Truth be told, I've been feeling a little out of sorts lately.
I think that becoming a mother forces you to become someone else: the 24/7 entertainer, diaper changer, bottle feeder and washer, clothes folder, book reader, messy mouth cleaner, and boo-boo kisser. If you're not working - like me, weekends are really no different from weekdays and they all begin to blend into each other. Before you know it, months have gone by and you just
can't figure out what it was that you did all that time.
At the end of December as I was writing out my intentions for the new year, I stopped short as this particular goal ran through my mind.
Figure out how to find more of a balance between "mom" and "Rachel."
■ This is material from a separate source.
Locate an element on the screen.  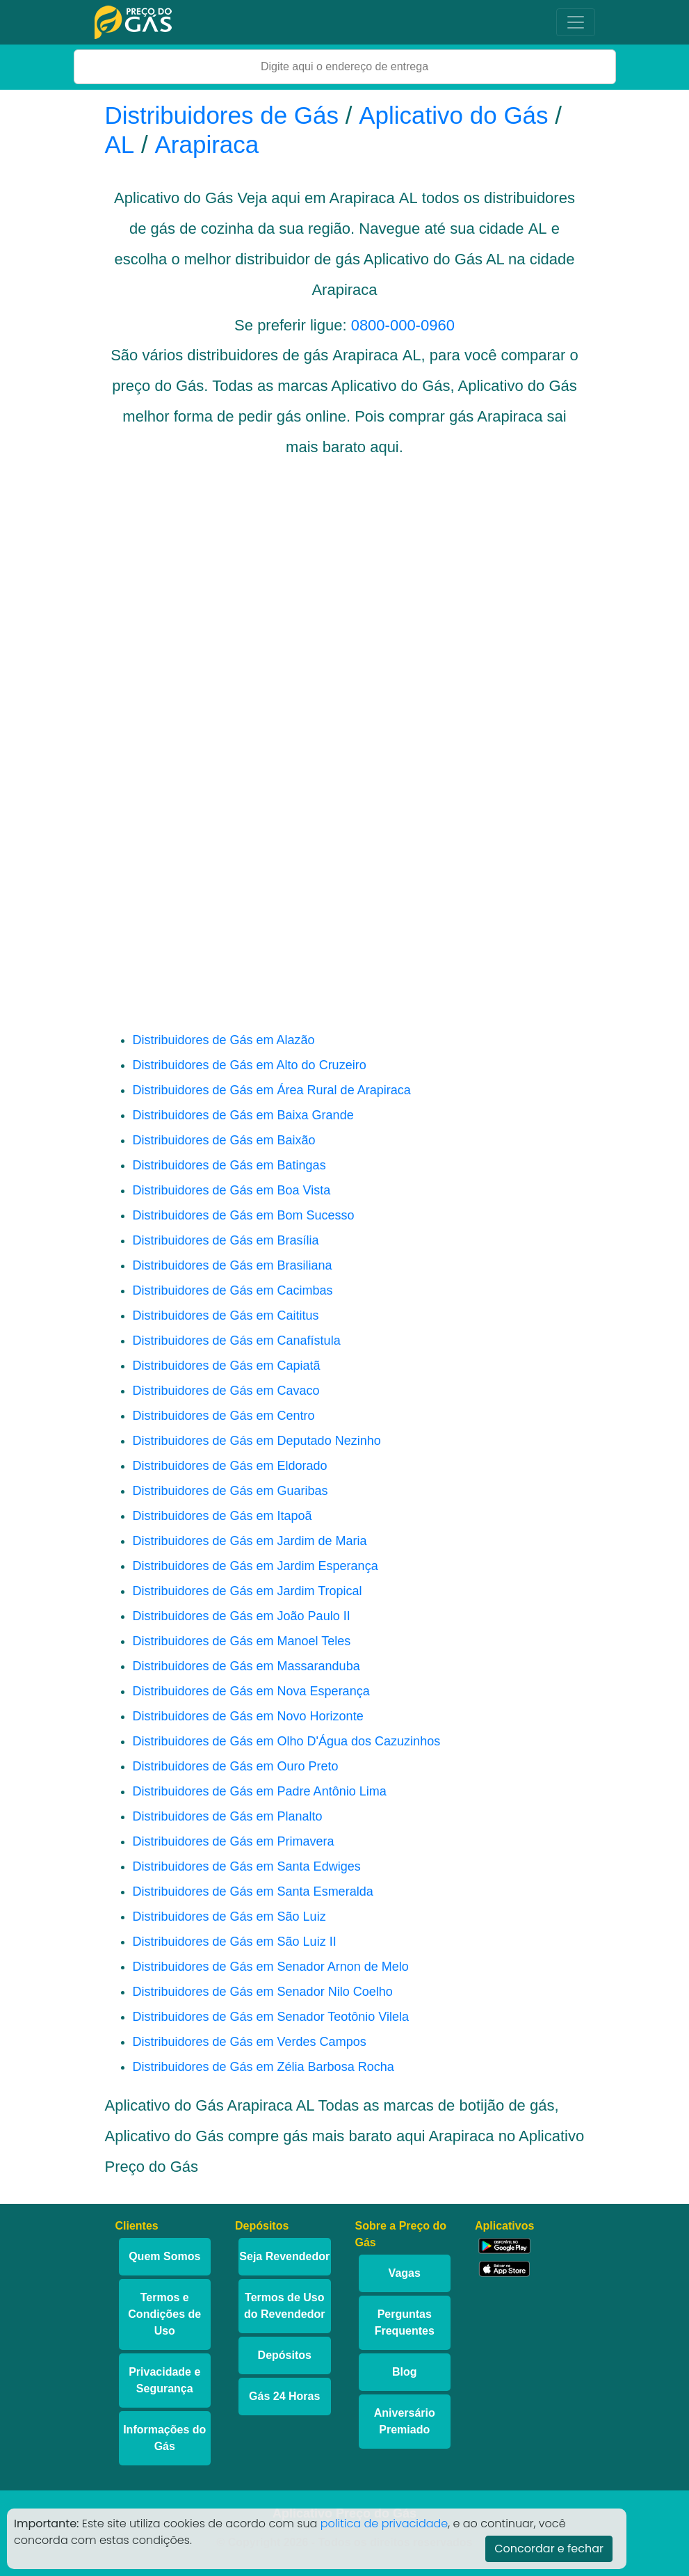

I'm not the first mother to have this problem, nor will I be the last, but it has been weighing on me heavily the past few months. Don't get me wrong, I love my son more than anything, but I miss working. I miss getting up and going into an office and speaking with other adults. I miss the challenge of deadlines. I miss the intellectual stimulation. I miss a routine that doesn't involve feedings, naps and bath time, despite how much I love those moments with my son.
It's all about finding a balance. And right now, there isn't really one. This is why I'm feeling out of sorts. This is why I need to take some time and think about what I want to do over the next six months. This is why I need to find some sort of clarity and direction.
Because right now, I just
can't figure out what it was that I did all that time.